TO DO
For this task, output exactly the lines of the material below starting at the line with "Afghanische Lebensmittel" and ending at the line with "Encontre-nos em"; pictures are to be excluded.

DATA EXCERPTS

• • • • • • •

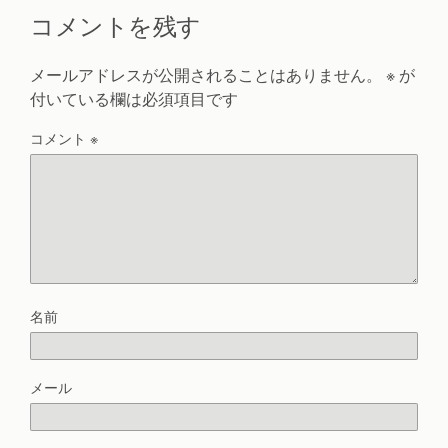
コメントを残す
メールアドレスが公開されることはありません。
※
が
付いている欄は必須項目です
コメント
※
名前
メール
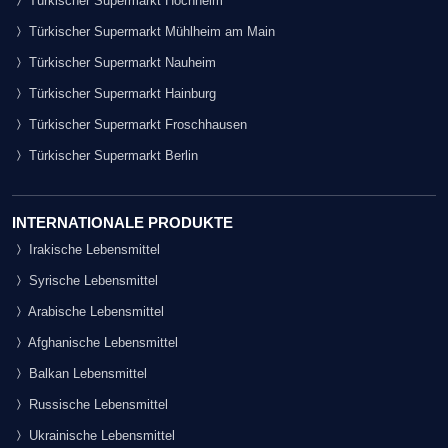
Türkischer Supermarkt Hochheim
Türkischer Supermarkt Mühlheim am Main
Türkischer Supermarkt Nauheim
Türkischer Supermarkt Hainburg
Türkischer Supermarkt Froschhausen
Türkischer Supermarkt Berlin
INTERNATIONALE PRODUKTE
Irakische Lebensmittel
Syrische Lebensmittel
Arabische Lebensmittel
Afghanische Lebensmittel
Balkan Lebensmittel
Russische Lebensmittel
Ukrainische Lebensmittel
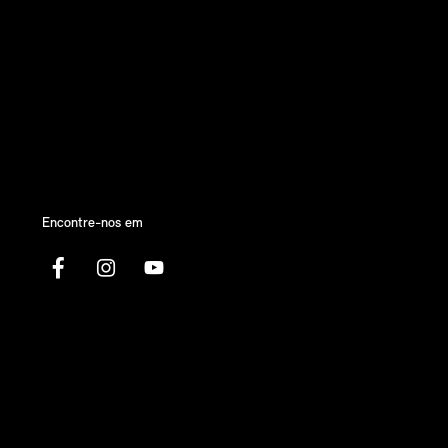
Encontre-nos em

• • • • • • •

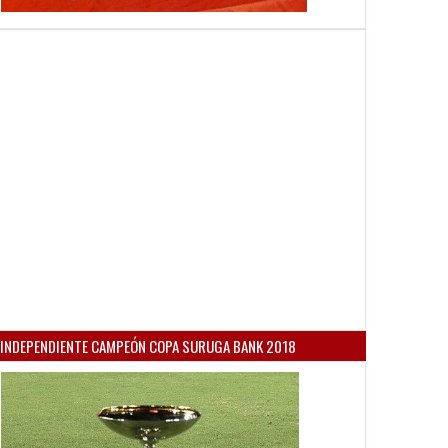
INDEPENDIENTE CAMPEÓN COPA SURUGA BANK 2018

• • • • • • •

YOUR RESPONSE
Afghanische Lebensmittel
Balkan Lebensmittel
Russische Lebensmittel
Ukrainische Lebensmittel
Encontre-nos em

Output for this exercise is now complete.